TL;DR
This paper introduces AutoFocus, a method combining scale-normalized image pyramids with a coarse-to-fine approach to efficiently perform object detection, significantly reducing computational costs during training and inference.
Contribution
It proposes SNIPER, an efficient sampling scheme, and AutoFocus, a novel active region prediction method, to accelerate object detection while maintaining accuracy.
Findings
Up to 3x speed-up in training with SNIPER.
2.5-5x inference speed-up using AutoFocus.
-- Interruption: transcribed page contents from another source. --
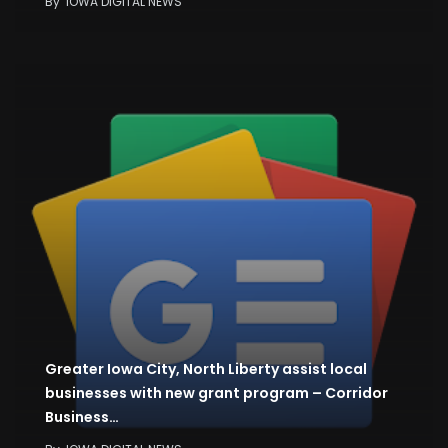
By
IOWA DIGITAL NEWS
Greater Iowa City, North Liberty assist local
businesses with new grant program – Corridor
Business…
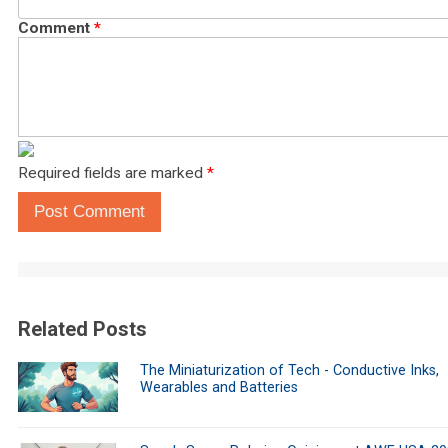
Comment
*
Required fields are marked
*
Post Comment
Related Posts
The Miniaturization of Tech - Conductive Inks,
Wearables and Batteries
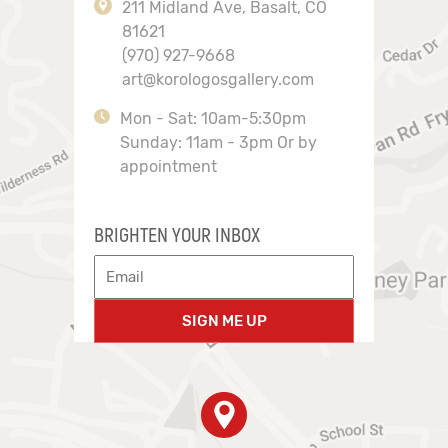
211 Midland Ave, Basalt, CO
81621
(970) 927-9668
art@korologosgallery.com
Mon - Sat: 10am-5:30pm
Sunday: 11am - 3pm Or by
appointment
BRIGHTEN YOUR INBOX
SIGN ME UP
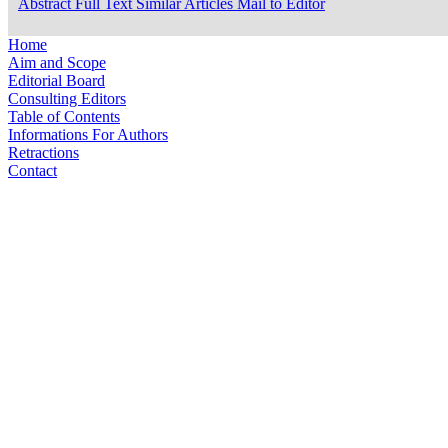
Abstract
Full Text
Similar Articles
Mail to Editor
Home
Aim and Scope
Editorial Board
Consulting Editors
Table of Contents
Informations For Authors
Retractions
Contact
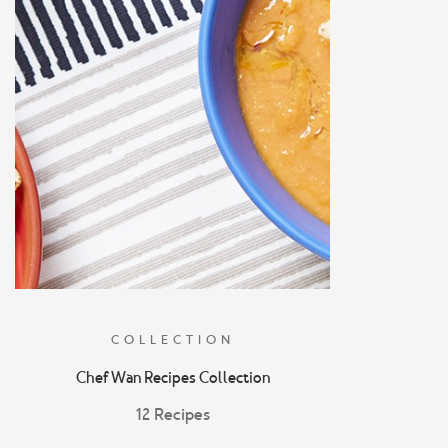
COLLECTION
Chef Wan Recipes Collection
12 Recipes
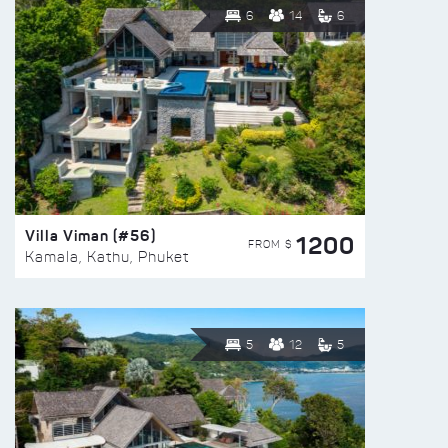
6
14
6
Villa Viman (#56)
1200
FROM $
Kamala, Kathu, Phuket
5
12
5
Improved object detection efficiency with minimal accuracy loss.
Abstract
We present an efficient foveal framework to perform object detection. A scale normalized image pyramid (SNIP) is generated that, like human vision, only attends to objects within a fixed size range at different scales. Such a restriction of objects' size during training affords better learning of object-sensitive filters, and therefore, results in better accuracy. However, the use of an image pyramid increases the computational cost. Hence, we propose an efficient spatial sub-sampling scheme which only operates on fixed-size sub-regions likely to contain objects (as object locations are known during training). The resulting approach, referred to as Scale Normalized Image Pyramid with Efficient Resampling or SNIPER, yields up to 3 times speed-up during training. Unfortunately, as object locations are unknown during inference, the entire image pyramid still needs processing. To this end,…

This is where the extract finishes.